C’è poi l’eclissi anulare, quando il disco occultante oscura totalmente la sorgente luminosa ma l’osservatore vede una porzione maggiore, e di forma anulare, di quest’ultima, perchè si trova ad una distanza maggiore della fine del cono d’ombra. L’ultima eclissi lunare totale è avvenuta il 28 settembre 2015 e in Italia è stata visibile dalle 2:12 fino alle 4:10. Il 27 di luglio ci sarà l’eclissi di Luna più lunga di questo secolo, con un periodo di oscuramento totale di 1 ora e 43 minuti.

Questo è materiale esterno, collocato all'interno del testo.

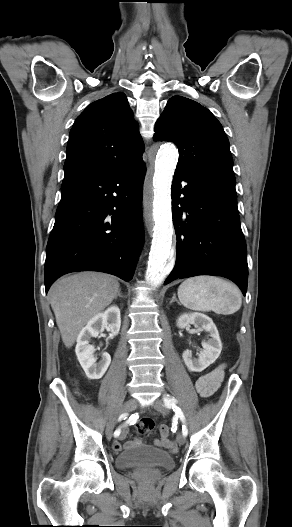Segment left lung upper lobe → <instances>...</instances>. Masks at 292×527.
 <instances>
[{"label":"left lung upper lobe","instance_id":"obj_1","mask_svg":"<svg viewBox=\"0 0 292 527\" xmlns=\"http://www.w3.org/2000/svg\"><path fill=\"white\" fill-rule=\"evenodd\" d=\"M154 140L177 145L176 172L235 186L228 138L220 122L199 103L171 97L156 122Z\"/></svg>","mask_w":292,"mask_h":527}]
</instances>
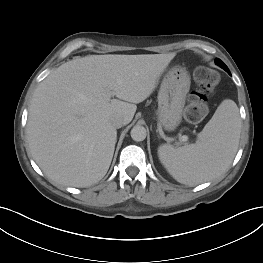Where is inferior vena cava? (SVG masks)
Instances as JSON below:
<instances>
[{
    "label": "inferior vena cava",
    "mask_w": 263,
    "mask_h": 263,
    "mask_svg": "<svg viewBox=\"0 0 263 263\" xmlns=\"http://www.w3.org/2000/svg\"><path fill=\"white\" fill-rule=\"evenodd\" d=\"M111 122L115 128H121L124 125V120L120 116L112 118Z\"/></svg>",
    "instance_id": "1"
}]
</instances>
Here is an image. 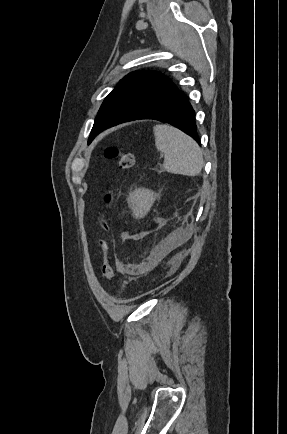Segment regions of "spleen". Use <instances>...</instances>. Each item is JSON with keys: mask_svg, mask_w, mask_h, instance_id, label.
<instances>
[{"mask_svg": "<svg viewBox=\"0 0 287 434\" xmlns=\"http://www.w3.org/2000/svg\"><path fill=\"white\" fill-rule=\"evenodd\" d=\"M153 131L155 146L164 153L165 171L185 176H196L201 172L203 155L191 137L169 125H156Z\"/></svg>", "mask_w": 287, "mask_h": 434, "instance_id": "obj_1", "label": "spleen"}]
</instances>
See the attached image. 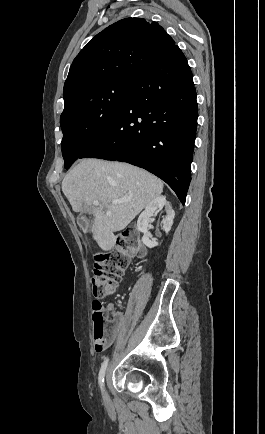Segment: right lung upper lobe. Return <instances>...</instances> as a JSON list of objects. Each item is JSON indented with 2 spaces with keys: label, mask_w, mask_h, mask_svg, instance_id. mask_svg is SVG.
<instances>
[{
  "label": "right lung upper lobe",
  "mask_w": 265,
  "mask_h": 434,
  "mask_svg": "<svg viewBox=\"0 0 265 434\" xmlns=\"http://www.w3.org/2000/svg\"><path fill=\"white\" fill-rule=\"evenodd\" d=\"M174 45V40L157 22L143 18L120 20L97 34L76 56L64 93L108 76L136 77Z\"/></svg>",
  "instance_id": "cb5924a9"
}]
</instances>
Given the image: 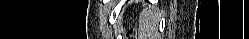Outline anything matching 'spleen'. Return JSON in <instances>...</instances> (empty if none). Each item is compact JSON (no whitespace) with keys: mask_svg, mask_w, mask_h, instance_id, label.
<instances>
[{"mask_svg":"<svg viewBox=\"0 0 249 39\" xmlns=\"http://www.w3.org/2000/svg\"><path fill=\"white\" fill-rule=\"evenodd\" d=\"M161 19L160 11L156 8H145L139 19V34L142 39L153 37L158 30Z\"/></svg>","mask_w":249,"mask_h":39,"instance_id":"obj_1","label":"spleen"}]
</instances>
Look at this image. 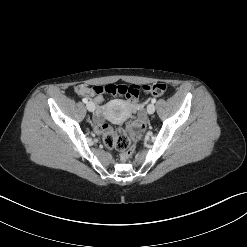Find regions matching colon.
<instances>
[{
  "instance_id": "1",
  "label": "colon",
  "mask_w": 247,
  "mask_h": 247,
  "mask_svg": "<svg viewBox=\"0 0 247 247\" xmlns=\"http://www.w3.org/2000/svg\"><path fill=\"white\" fill-rule=\"evenodd\" d=\"M140 91L160 97L166 93L167 86L163 83L141 87L138 85L108 84L93 88V93L97 95L108 93L124 96L133 106H137L140 103L138 99ZM100 131L102 133L103 144L109 149L117 150L121 157L126 160L132 154L135 144L142 139L145 132V124L142 120L135 119L129 122L124 129L114 131L109 125L103 124L100 127Z\"/></svg>"
}]
</instances>
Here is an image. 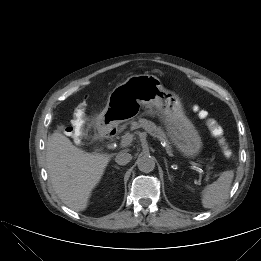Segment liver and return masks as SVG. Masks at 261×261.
<instances>
[{
    "instance_id": "liver-1",
    "label": "liver",
    "mask_w": 261,
    "mask_h": 261,
    "mask_svg": "<svg viewBox=\"0 0 261 261\" xmlns=\"http://www.w3.org/2000/svg\"><path fill=\"white\" fill-rule=\"evenodd\" d=\"M110 159V155L83 151L61 133H53L47 140L46 165L52 187L61 201L75 211L87 208Z\"/></svg>"
}]
</instances>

Il tutto dipende dalla distanza fra Terra e Luna oggi sarà massima, pari a circa 406mila chilometri. La Luna si troverà in apogeo, il punto della propria orbita più distante da noi e si muoverà più lentamente rispetto a quando si trova più vicina alla Terra, rimanendo così per 103 minuti completamente all’interno del cono d’ombra.
A rendere questa eclissi ancor più particolare ci sarà anche una caratteristica colorazione rossastra della Luna dovuta all’assorbimento della luce solare da parte dell’atmosfera terrestre. La presenza nella stessa porzione di cielo di Marte, anch’esso in opposizione rispetto al Sole sarà più facilmente individuabile proprio grazie all’assenza della luce riflessa dalla Luna. Oggi alle 21, quando la Luna farà il suo ingresso nel cono d’ombra terrestre.

L’oscuramento totale durerà invece dalle 21:30 alle 23:13 con il picco che si raggiungerà alle 22:22. Per chi vorrà continuare l’osservazione la Luna sarà nuovamente piena e senza ombre alle 1:28 del 28 luglio.

Il già notevole spettacolo della “Luna Rossa” sarà reso ancora più affascinante dalla concomitante opposizione di Marte. Il Pianeta Rosso raggiungerà l’opposizione mentre sarà prossimo alla sua minima distanza dal Sole, che ne identifica la condizione ideale di visibilità, la migliore da quella storica dell’agosto 2003: quella del 2018 sarà una “grande opposizione”. Non va poi dimenticata la possibilità di osservare Venere, Giove e Saturno. Quella del 27 luglio, insomma, promette di essere una serata astronomica straordinaria.